Here you go Boys & Girls.










Just a social evening for the February meet......we can't have major events EVERY month 
There's tons of good stuff coming up later in the year, including a MAHOOSIVE (secret) publicity event that will make last year's tele show seem like ceebeebies! (more about that closer to the time)

Our busy Facebook groups are where everything gets announced first these days, and are great places for lively friendly banter and classified ads.
Here's the chat group link:
https://www.facebook.com/groups/Manc...group_activity

And here's the classifieds group:
https://www.facebook.com/groups/190407401027662/

Please please please pay a little attention to the rules stated on the poster here, 'cos the committee are a little bit tired of being dragged to one side at the meets by people moaning at us about them......there's only a few rules, and they're there to keep as many people happy as possible 

Have a lovely few weeks, and I'll see you soon! x


----------



## [email protected] (Oct 22, 2008)

AWESOME!!!!!!!!!!!!!!!!!!!!!!!!!! 
:roll2::roll2::roll2:


----------



## topov001 (Jan 25, 2011)

Bump  

Really is a great night for all those that can get there.


----------



## Bensreptiles1 (May 26, 2011)

Bump.:up: Come on people this is one of the best reptile clubs around  :no1:


----------



## julie and iain (Nov 18, 2011)

oooh chris, keeping us gyessing eh??? we ll be there anyway as usual. lots of love, really enjoyed jans.:flrt:


----------



## mrcriss (Nov 2, 2010)

So this is tonight everyone.
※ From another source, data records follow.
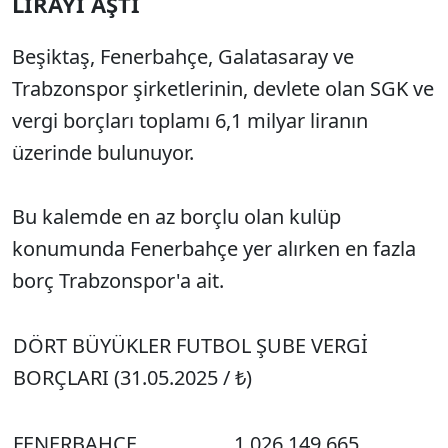
LİRAYI AŞTI
Beşiktaş, Fenerbahçe, Galatasaray ve
Trabzonspor şirketlerinin, devlete olan SGK ve
vergi borçları toplamı 6,1 milyar liranın
üzerinde bulunuyor.
Bu kalemde en az borçlu olan kulüp
konumunda Fenerbahçe yer alırken en fazla
borç Trabzonspor'a ait.
DÖRT BÜYÜKLER FUTBOL ŞUBE VERGİ
BORÇLARI (31.05.2025 / ₺)
FENERBAHÇE
1.026.149.665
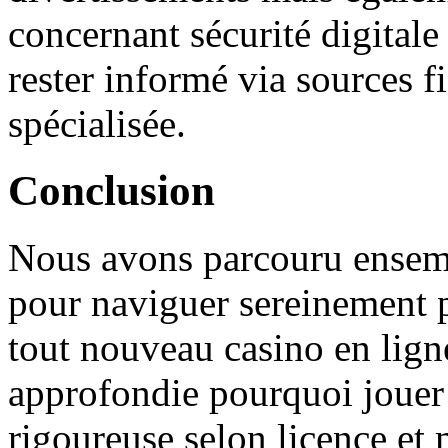
concernant sécurité digital
rester informé via sources f
spécialisée.
Conclusion
Nous avons parcouru ensembl
pour naviguer sereinement p
tout nouveau casino en lign
approfondie pourquoi jouer 
rigoureuse selon licence et 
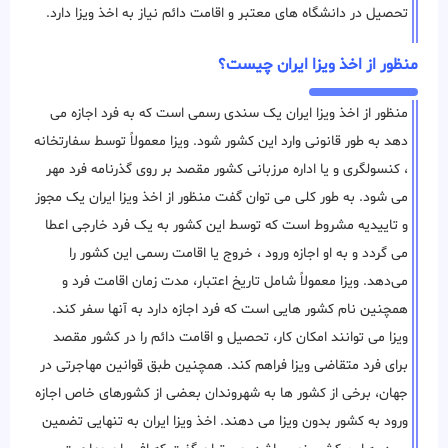
تحصیل در دانشگاه های معتبر و اقامت دائم نیاز به اخذ ویزا دارد.
منظور از اخذ ویزا ایران چیست؟
منظور از اخذ ویزا ایران یک سندی رسمی است که به فرد اجازه می
دهد به طور قانونی وارد این کشور شود. ویزا معمولاً توسط سفارتخانه
، کنسولگری و یا اداره مرزبانی کشور مقصد بر روی گذرنامه فرد مهر
می شود. به طور کلی می توان گفت منظور از اخذ ویزا ایران یک مجوز
و تاییدیه مشروط است که توسط این کشور به یک فرد خارجی اعطا
می ‌گردد و به او اجازه ورود ، خروج یا اقامت رسمی این کشور را
می‌دهد. ویزا معمولاً شامل تاریخ اعتبار، مدت زمان اقامت فرد و
همچنین نام کشور هایی است که فرد اجازه دارد به آنها سفر کند.
ویزا می توانند امکان کار، تحصیل و اقامت دائم را در کشور مقصد
برای فرد متقاضی ویزا فراهم کند. همچنین طبق قوانین مهاجرتی در
جهان، برخی از کشور ها به شهروندان بعضی از کشورهای خاص اجازه
ورود به کشور بدون ویزا می دهند. اخذ ویزا ایران به تنهایی تضمین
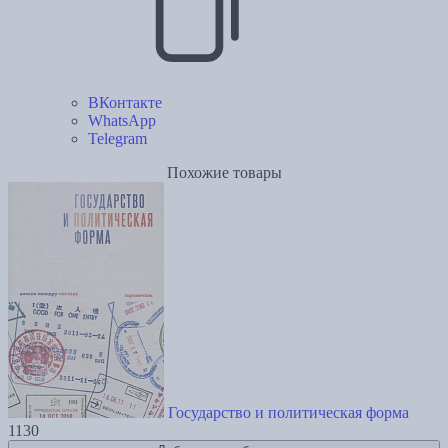
ВКонтакте
WhatsApp
Telegram
Похожие товары
Государство и политическая форма
1130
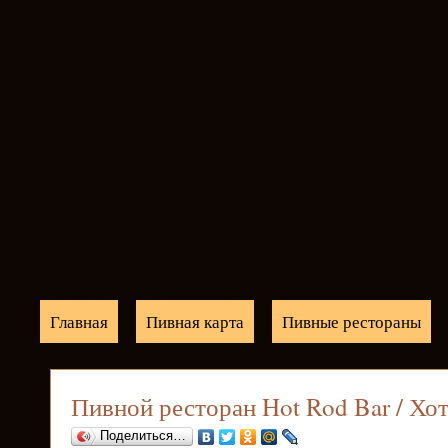
Главная
Пивная карта
Пивные рестораны
Пивной ресторан Hot Rod Bar / Хот
Поделиться…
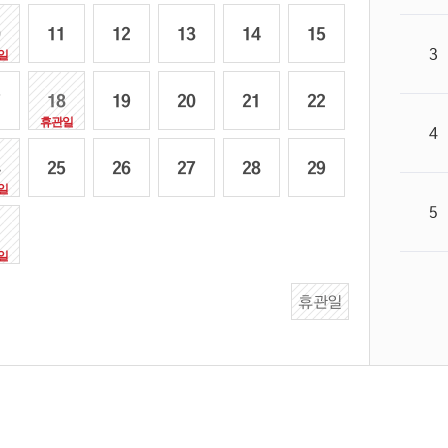
0
11
12
13
14
15
3
7
18
19
20
21
22
4
4
25
26
27
28
29
5
1
휴관일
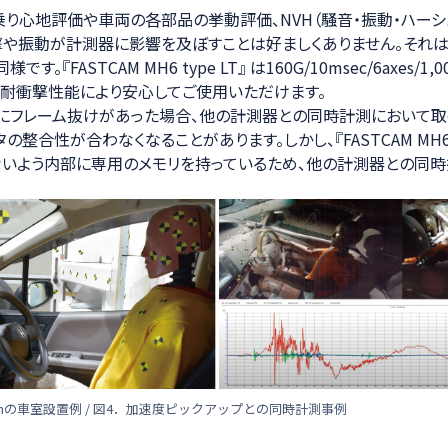
り心地評価や車両の各部品の挙動評価、NVH（騒音・振動・ハーシ
や振動が計測器に影響を及ぼすことは好ましくありません。それ
。『FASTCAM MH6 type LT』 は160G/10msec/6axes/1,
い耐衝撃性能により安心してご使用いただけます。
にフレーム抜けがあった場合、他の計測器との同時計測において
整合性が合わなくなることがあります。しかし、『FASTCAM MH6 ty
いよう内部に専用のメモリを持っているため、他の計測器との同
-Camの車室設置例 / 図4．加速度ピックアップとの同時計測事例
If you've never been before, then please don't be shy....we regularly get between 80-100 people with tons of pets, and everyone is super-friendly.

PLEASE make sure you enter through the side door to the left of the pub.

See you tonight!:2thumb:


----------



## Bensreptiles1 (May 26, 2011)

bump for the meet thats tonight


----------



## [email protected] (Oct 22, 2008)

I'm sooo sorry I couldnt make it  I hope you can forgives meeee... Mr lovely chris


----------